MPC Speculation masks bigger issue

Ben Broadbent the Bank of England’s Deputy Governor for Monetary Policy made an eagerly awaited speech yesterday in which he was expected to hint at how he would vote at the next MPC meeting on August 3rd.

At the last meeting Broadbent voted for rates to remain unchanged but such has been the speculation around voting intentions that traders were hoping for some clarity.

In the end, it was what Mr. Broadbent didn’t say that drove the pound lower. He didn’t deviate from the prepared text of his speech concentrating on trade matters although on that topic he did manage to make a reference to Brexit that while not surprising did pique interest.
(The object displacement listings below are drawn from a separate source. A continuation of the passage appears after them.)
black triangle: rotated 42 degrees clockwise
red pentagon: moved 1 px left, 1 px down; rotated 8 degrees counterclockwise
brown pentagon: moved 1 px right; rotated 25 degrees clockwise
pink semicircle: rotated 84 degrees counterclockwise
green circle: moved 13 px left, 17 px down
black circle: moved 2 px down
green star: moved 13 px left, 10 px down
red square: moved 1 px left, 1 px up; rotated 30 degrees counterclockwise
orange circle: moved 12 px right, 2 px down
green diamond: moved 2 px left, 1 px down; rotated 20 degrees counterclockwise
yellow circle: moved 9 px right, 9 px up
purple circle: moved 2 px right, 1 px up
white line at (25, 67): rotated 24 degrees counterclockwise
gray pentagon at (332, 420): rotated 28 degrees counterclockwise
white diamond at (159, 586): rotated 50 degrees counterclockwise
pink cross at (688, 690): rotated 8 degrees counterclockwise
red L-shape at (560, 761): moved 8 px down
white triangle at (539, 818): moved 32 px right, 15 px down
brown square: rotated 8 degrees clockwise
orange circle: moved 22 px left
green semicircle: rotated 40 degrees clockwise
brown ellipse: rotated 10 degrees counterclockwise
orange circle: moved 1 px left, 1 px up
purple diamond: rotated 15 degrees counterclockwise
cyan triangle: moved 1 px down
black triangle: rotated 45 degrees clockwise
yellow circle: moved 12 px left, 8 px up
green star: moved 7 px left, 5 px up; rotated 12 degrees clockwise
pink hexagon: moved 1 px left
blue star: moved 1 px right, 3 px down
It seems that Broadbent doesn’t see the sense it adding to speculation over the future path of interest rates. He has been quoted before as saying that rate hikes are data dependent. Since he will have plenty more data to pore over before the meeting his stance or lack of one is likely to be viewed as sensible.

On Brexit, the Deputy Governor did remark that any failure to reach agreement on access to the single market would be a serious blow to both the U.K. and EU but the consequences would likely be more serious for Britain.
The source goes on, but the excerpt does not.